Morocco seems to be on the right track with over a third of the population fully vaccinated, but according to the Ministry of Health, herd immunity will require fully vaccinating another third of the population. Since Morocco is far from these levels, the government announced new restrictions on August 2 pertaining to travel, dining, gatherings and public facilities in attempt to curb the spread of the new variant.
Health experts have stated that the situation in Morocco is alarming and highly worrisome. According to the department of Khaled Ait Taleb, without strict adherence to the new guidelines, the already-dire situation is likely to get worse. Dr. Moulay Said Afif noted that if citizens continue to be lax about precautionary measures, the government will be forced to institute a total lockdown.

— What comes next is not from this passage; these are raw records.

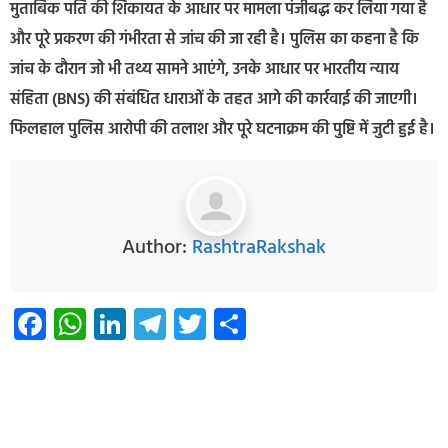
मुताबिक पति की शिकायत के आधार पर मामला पंजीबद्ध कर लिया गया है
और पूरे प्रकरण की गंभीरता से जांच की जा रही है। पुलिस का कहना है कि
जांच के दौरान जो भी तथ्य सामने आएंगे, उनके आधार पर भारतीय न्याय
संहिता (BNS) की संबंधित धाराओं के तहत आगे की कार्रवाई की जाएगी।
फिलहाल पुलिस आरोपी की तलाश और पूरे घटनाक्रम की पुष्टि में जुटी हुई है।
Author:
RashtraRakshak
Facebook
WhatsApp
LinkedIn
Telegram
Twitter
Share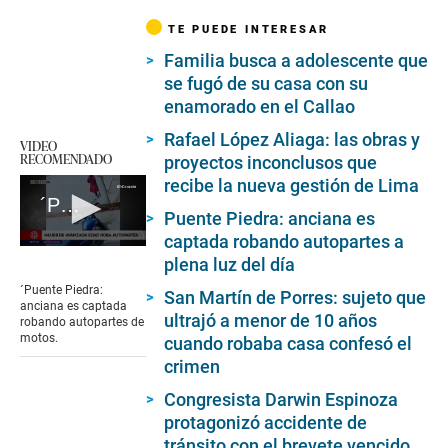
TE PUEDE INTERESAR
Familia busca a adolescente que
se fugó de su casa con su
enamorado en el Callao
Rafael López Aliaga: las obras y
VIDEO
RECOMENDADO
proyectos inconclusos que
recibe la nueva gestión de Lima
´Puente Piedra: anciana es captada robando autopartes
Puente Piedra: anciana es
captada robando autopartes a
0
plena luz del día
seconds
of
´Puente Piedra:
San Martín de Porres: sujeto que
1
anciana es captada
minute,
ultrajó a menor de 10 años
robando autopartes de
47
motos.
cuando robaba casa confesó el
seconds
crimen
Congresista Darwin Espinoza
protagonizó accidente de
tránsito con el brevete vencido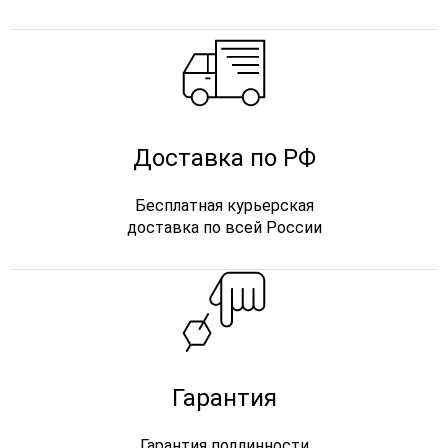
Доставка по РФ
Бесплатная курьерская
доставка по всей России
Гарантия
Гарантия подлинности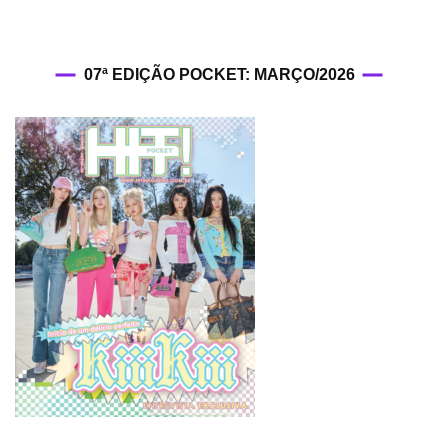
07ª EDIÇÃO POCKET: MARÇO/2026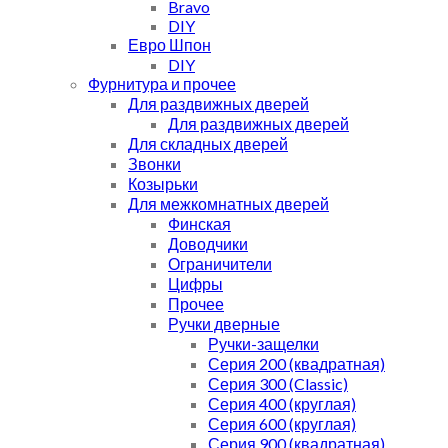
Bravo
DIY
Евро Шпон
DIY
Фурнитура и прочее
Для раздвижных дверей
Для раздвижных дверей
Для складных дверей
Звонки
Козырьки
Для межкомнатных дверей
Финская
Доводчики
Ограничители
Цифры
Прочее
Ручки дверные
Ручки-защелки
Серия 200 (квадратная)
Серия 300 (Classic)
Серия 400 (круглая)
Серия 600 (круглая)
Серия 900 (квадратная)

In 2020, Morocco’s annual GDP fell to 1.5%, and in the second quarter, when the country was under strict lockdown, there was a 25.1% decrease in exports and 26.7% decrease in imports. The tertiary sector, the main driver of Morocco’s economic growth, declined by 11.5%, and the secondary sector—construction, electricity, textiles, and electrical and mechanical industries—likewise decreased significantly, impacting small and medium-sized enterprises as a result.
Yet in June, amid rising vaccinations and falling caseloads, officials estimated that Morocco would receive 3.5 million tourists over the summer season, which would amount to 72% of tourism during the same period in 2019.

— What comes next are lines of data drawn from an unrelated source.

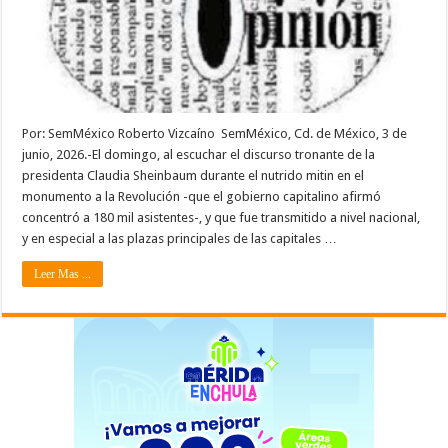
Por: SemMéxico Roberto Vizcaíno SemMéxico, Cd. de México, 3 de
junio, 2026.-El domingo, al escuchar el discurso tronante de la
presidenta Claudia Sheinbaum durante el nutrido mitin en el
monumento a la Revolución -que el gobierno capitalino afirmó
concentró a 180 mil asistentes-, y que fue transmitido a nivel nacional,
y en especial a las plazas principales de las capitales …
Leer Mas ...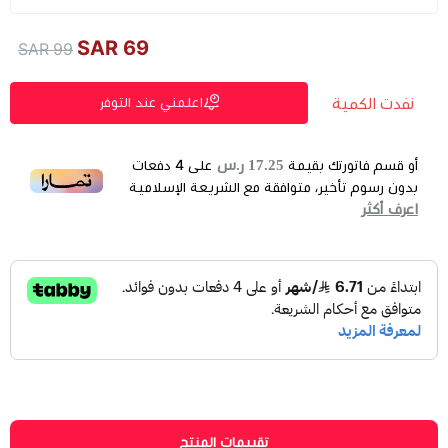
نوع الحماية
*
اختر
69 SAR
99 SAR
نفدت الكمية
اعلمني عند التوفر
17.25 ر.س
أو قسم فاتورتك بقيمة
على
4
دفعات
بدون رسوم تأخير، متوافقة مع الشريعة الإسلامية
اعرف أكثر
تقييمات المنتج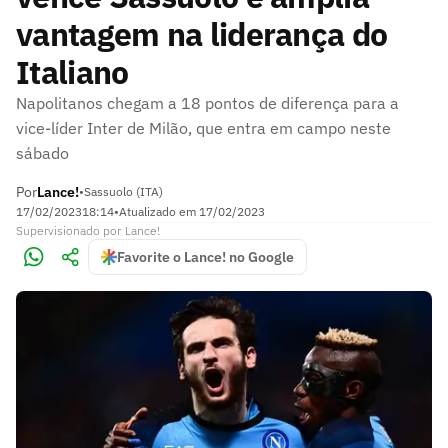
vantagem na liderança do
Italiano
Napolitanos chegam a 18 pontos de diferença para a
vice-líder Inter de Milão, que entra em campo neste
sábado
Por
Lance!
•
Sassuolo (ITA)
17/02/2023
18:14
•
Atualizado em
17/02/2023
Supervisionado
por
Lance!
Favorite o Lance! no Google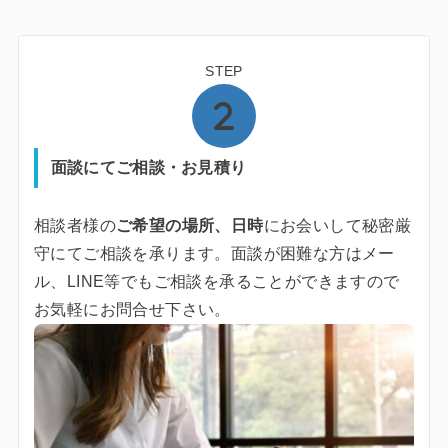
STEP
面談にてご相談・お見積り
相談者様の
ご希望の場所、日時
にお会いして秘密厳
守にてご相談を承ります。面談が困難な方はメー
ル、LINE等でもご相談を承ることができますので
お気軽にお問合せ下さい。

On June 15, 2021, the day Morocco's sea and air borders reopened,the country launched Operation Marhaba 2021, a campaign for the return of Moroccans living abroad (MRE) for tourism, allowing MREto arrive in the country with reduced fare options.
However, the sharp spike in cases caused concern. Mohamed El Fane, President of the Moroccan Federation of Franchise (FMF), stated that the government should punish individuals who flout restrictions rather than implementing widespread shutdowns during lucrative summer months, as the pandemic has already taken a harsh economic toll.

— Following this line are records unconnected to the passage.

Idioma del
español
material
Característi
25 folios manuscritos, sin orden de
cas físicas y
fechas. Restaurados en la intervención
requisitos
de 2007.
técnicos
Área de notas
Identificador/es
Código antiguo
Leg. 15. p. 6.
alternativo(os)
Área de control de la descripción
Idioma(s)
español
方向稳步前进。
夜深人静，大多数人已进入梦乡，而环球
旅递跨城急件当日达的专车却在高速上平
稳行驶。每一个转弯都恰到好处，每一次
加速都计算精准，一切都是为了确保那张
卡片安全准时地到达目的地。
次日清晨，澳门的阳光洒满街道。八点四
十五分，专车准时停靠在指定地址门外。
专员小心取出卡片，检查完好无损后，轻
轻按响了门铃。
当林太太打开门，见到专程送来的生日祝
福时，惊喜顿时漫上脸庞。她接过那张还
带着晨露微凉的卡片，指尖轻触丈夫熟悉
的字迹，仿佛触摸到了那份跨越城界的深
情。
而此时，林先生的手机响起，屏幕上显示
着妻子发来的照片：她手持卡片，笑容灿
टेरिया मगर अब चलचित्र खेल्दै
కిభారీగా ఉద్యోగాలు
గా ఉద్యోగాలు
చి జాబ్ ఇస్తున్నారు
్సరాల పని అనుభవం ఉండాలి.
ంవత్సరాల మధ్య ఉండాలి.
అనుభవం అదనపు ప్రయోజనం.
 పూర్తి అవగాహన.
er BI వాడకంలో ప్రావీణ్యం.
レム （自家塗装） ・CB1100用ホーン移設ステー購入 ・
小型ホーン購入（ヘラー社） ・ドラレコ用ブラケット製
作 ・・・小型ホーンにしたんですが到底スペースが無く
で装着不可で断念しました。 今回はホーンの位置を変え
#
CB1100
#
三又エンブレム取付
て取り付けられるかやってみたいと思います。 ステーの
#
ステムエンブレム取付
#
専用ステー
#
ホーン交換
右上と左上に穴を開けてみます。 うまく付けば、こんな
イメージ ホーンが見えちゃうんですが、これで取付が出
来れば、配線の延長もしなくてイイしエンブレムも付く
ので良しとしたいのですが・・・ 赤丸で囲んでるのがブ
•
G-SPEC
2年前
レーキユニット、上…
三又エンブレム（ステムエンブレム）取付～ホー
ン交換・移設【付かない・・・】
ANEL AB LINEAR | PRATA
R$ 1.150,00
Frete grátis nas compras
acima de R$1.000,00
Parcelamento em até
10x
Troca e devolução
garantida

Ultimately, the country’s hopeful expectations were dashed by the rise in Delta cases. On August 2, the United States placed Morocco on its “high risk” travel list, on August 12, Belgium reported that 7% of travellers returning from Morocco tested positive for COVID, on August 23, France added Morocco to it’s “red travel list”, and on August 30, Canada suspended all flights from Morocco. As of early August, only 142,000 tourists had visited the country, far short of the anticipated 3.5 million.
In the face of new restrictions, tourism professionals have requested that the Ministry of Tourism implement measures to account for the sector’s tremendous losses, including delaying lease payments and extending the nightly curfew. Recent statistics indicate that as a result of the pandemic, tourism sector incomes have fallen by 80% on average, and over 35% of employees working in the field have lost their jobs.
According to a report published by the High Commission for Planning (HCP), the pandemic has caused the national poverty rate to jump from 1.7% to 11.7%. These effects are strongest in urban areas, where the poverty rate is now 14 times what it was in 2019. Additionally, the rate of vulnerability for families’ standards of living has increased from 7.3% to 16.7%, and the Gini index, indicating economic inequality, went from 38.5% to 44.4%, surpassing the threshold, 42%.
The health impacts have compounded these economic shocks, as informal workers are more vulnerable to impoverishment and disease, since they do not benefit from social safety nets and support systems if they lose their jobs. To avoid dire health and economic circumstances, it is imperative that Moroccans follow the newly implemented guidelines and continue to get vaccinated. By doing so, the country can avoid another economically-devastating shutdown, as well as yet another public health emergency.